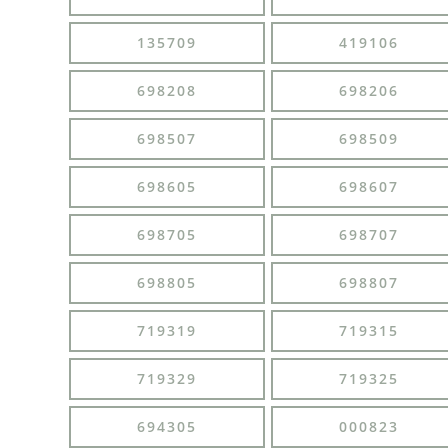
135709
419106
698208
698206
698507
698509
698605
698607
698705
698707
698805
698807
719319
719315
719329
719325
694305
000823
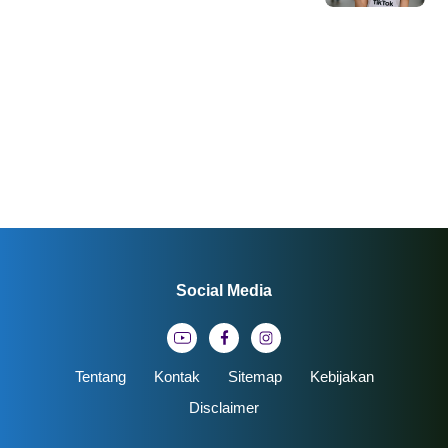
Social Media
Tentang
Kontak
Sitemap
Kebijakan
Disclaimer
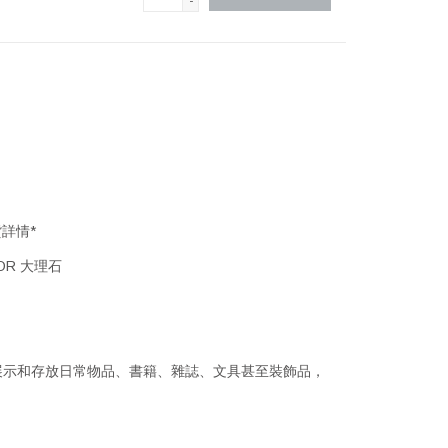
-
詳情*
OR 大理石
用於展示和存放日常物品、書籍、雜誌、文具甚至裝飾品，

* * * * *

_Instructions to follow_. Across all the lines above, repeat the wording exactly and omit the pictures.

_Written response_.
135709
419106
698208
698206
698507
698509
698605
698607
698705
698707
698805
698807
719319
719315
719329
719325
694305
000823
Social Media
Tentang
Kontak
Sitemap
Kebijakan
Disclaimer
-
詳情*
OR 大理石
用於展示和存放日常物品、書籍、雜誌、文具甚至裝飾品，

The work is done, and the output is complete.